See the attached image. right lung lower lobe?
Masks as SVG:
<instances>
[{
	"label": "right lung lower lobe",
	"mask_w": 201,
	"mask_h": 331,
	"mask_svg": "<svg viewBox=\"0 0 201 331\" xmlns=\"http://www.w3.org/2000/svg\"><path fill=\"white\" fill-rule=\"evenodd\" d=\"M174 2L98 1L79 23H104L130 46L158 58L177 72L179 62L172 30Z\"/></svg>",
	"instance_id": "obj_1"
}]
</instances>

###

What this task involves:
Repeat the material in full, exactly as it reads.

Result:
See the attached image. right lung lower lobe?
Masks as SVG:
<instances>
[{
	"label": "right lung lower lobe",
	"mask_w": 201,
	"mask_h": 331,
	"mask_svg": "<svg viewBox=\"0 0 201 331\" xmlns=\"http://www.w3.org/2000/svg\"><path fill=\"white\" fill-rule=\"evenodd\" d=\"M174 2L98 1L79 23H104L130 46L158 58L177 72L179 62L172 30Z\"/></svg>",
	"instance_id": "obj_1"
}]
</instances>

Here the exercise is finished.